Synthesis of oligosaccharides with lactose and N-acetylglucosamine as substrates by using β-d-galactosidase from Bacillus circulans

In the present study, beta-d-galactosidase from Bacillus circulans was proved to be a suitable biocatalyst for the production of N-acetyl-oligosaccharides with lactose and N-acetylglucosamine (GlcNAc) as biocatalyst. During the hydrolysis of lactose, apart from no ultraviolet absorption oligosaccharides such as beta-d-Galp-(1 -> 6)-d-Glcp (6'-allolactose) and beta-d-Galp-(1 -> 4)-beta-d-Galp-(1 -> 4)-d-Glcp (4'-galactosyl-lactose), the formation of four N-acetyl-oligosaccharides was followed by high-performance liquid chromatography with a diode-array detector.
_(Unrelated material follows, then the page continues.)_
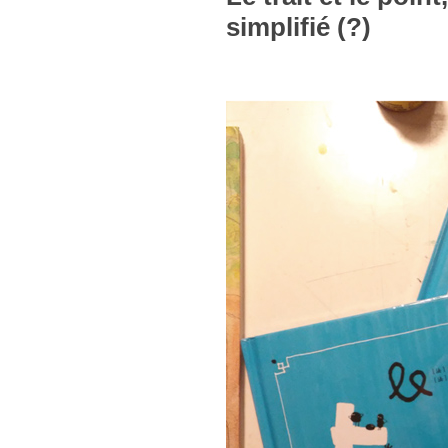
simplifié (?)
The four N-acetyl-oligosaccharides were isolated from the reaction mixture and identified to be as beta-d-Galp-(1 -> 4)-d-GlcpNAc (LacNAc, I), beta-d-Galp-(1 -> 6)-d-GlcpNAc (allo-LacNAc, II), beta-d-Galp-(1 -> 4)-beta-d-Galp-(1 -> 4)-d-GlcpNAc (III), beta-d-Galp-(1 -> 4)-beta-d-Galp-(1 -> 4)-beta-d-Galp-(1 -> 4)-d-GlcpNAc (IV) by authentic standards and the spike technique or high-resolution mass spectrometry with an electrospray ionization source and nuclear magnetic resonance spectroscopy. Furthermore, the effects of synthetic conditions including reaction temperature, concentration of substrate, molar ratio of donor/acceptor and enzyme concentration on the formation of N-acetyl-oligosaccharides were examined. We found that the optimal synthetic conditions were different for production of oligosaccharides with beta-(1 -> 4) linkages and beta-(1 -> 6) linkage. The optimal reaction conditions for I, III and IV were 40 A degrees C, 0.50 M lactose and 0.50 M GlcNAc and 1.0 U/mL of enzyme. Under such conditions, the N-acetyl-oligosaccharides formed were composed of 28.75% of I, 2.29% of II, 9.47% of III and 5.67% of IV. On the other hand, suitable reaction conditions found for II were 40 A degrees C, 0.50 M lactose and 0.50 M GlcNAc and 2.0 U/mL of enzyme.